I’ve noticed that the messages I give each week to teenagers have been getting shorter–and I like it. To be frank, the students like it too. It’s not because they can’t wait until it’s over either. (I’ve had about ten years to work on not being Charlie Brown’s teacher) I believe it’s because they are pretty fried when they show up on Wednesday nights. They’ve been at school all day. They are thirteen, twelve, eleven, and sometimes ten. They listen, but only for a few moments. The more I incorporate experiential teaching with the elements of the message, the more they absorb. The more I think about where they are coming from, the more they connect with the words I’m saying. The more I value them as human beings and don’t put them in a 45 minute sermon coma, the more they trust me when I speak to them. So lately, I’m pretty cool with writing ten minute sermons. Sometimes, when there is a really great story to tell they can stretch to 15-20 minutes–that time frame is still kind to their teenage attention spans. Shorter messages, intentional preaching with varying forms, a genuine desire to connect, and the power of the Gospel combined equal something really great for us. The students are more likely to come back for more and remember the point going out the door.

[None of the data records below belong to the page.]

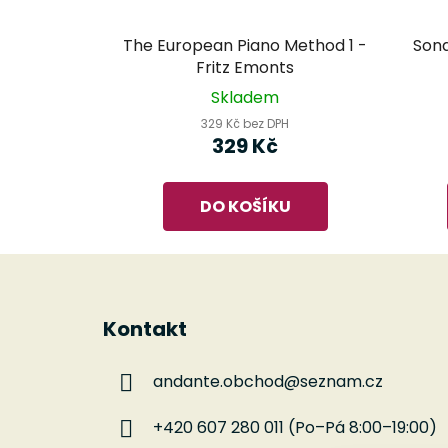
The European Piano Method 1 -
Sona
Fritz Emonts
Skladem
329 Kč bez DPH
329 Kč
DO KOŠÍKU
Z
á
Kontakt
p
a
andante.obchod
@
seznam.cz
t
í
+420 607 280 011 (Po–Pá 8:00–19:00)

What do your youth talks look like? If they are longer, how do you incorporate different things for different learning styles? Do you ever change your preaching style and use different forms?

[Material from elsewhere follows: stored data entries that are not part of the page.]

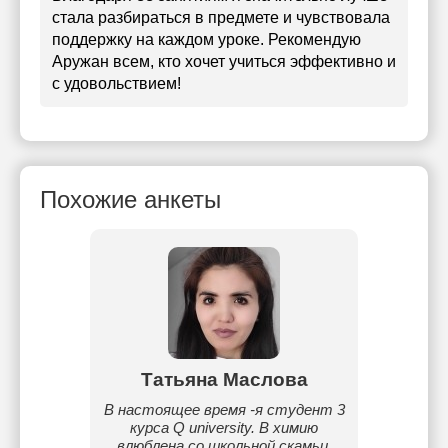
стала разбираться в предмете и чувствовала
поддержку на каждом уроке. Рекомендую
Аружан всем, кто хочет учиться эффективно и
с удовольствием!
Похожие анкеты
ва
Татьяна Маслова
И
амый
В настоящее время -я студент 3
Счи
ный
курса Q university. В химию
ин
аммы, в
влюблена со школьной скамьи.
предме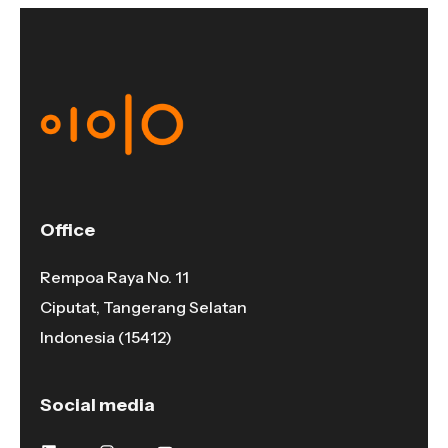
Office
Rempoa Raya No. 11
Ciputat, Tangerang Selatan
Indonesia (15412)
Social media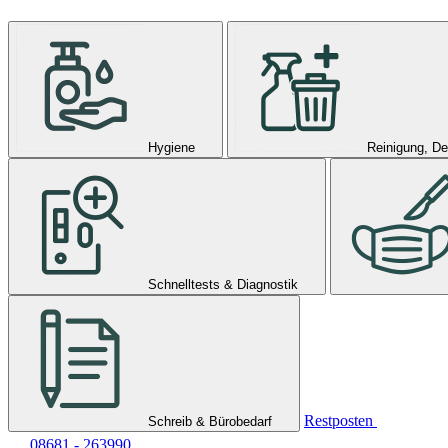
Hygiene
Reinigung, De
Schnelltests & Diagnostik
Restposten
Schreib & Bürobedarf
08681 - 263990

i’ve noticed the same things. i’ve actually found it difficult for students to enjoy reading scripture because it feels more like a text to them than an adventure. so i’ve become a very similar teacher. 10 minutes. creative to hit on as many learning styles as possible, but deep enough to feel like they are getting the gospel each week. it’s a tough recipe to perfect for sure. what are some of your suggestions/resources/ideas for teaching effectively?
Hey Matt, there are a lot of things that have helped me but one of the most helpful has been a book by Dan Boone. It’s called “Preaching the Story that Shapes Us” Within, are forms for all types of sermons. They’re easy to remember. It also helps me to organize my thoughts to keep it short, deep, relevant, applicable–at the same time. I particularly like the four page sermon form or “sandwich” where you find the problem in the text/ problem in the world then address the grace in the text/ grace in the world–filling in illustrations and transitions as you go. Good stuff. Hope this helps.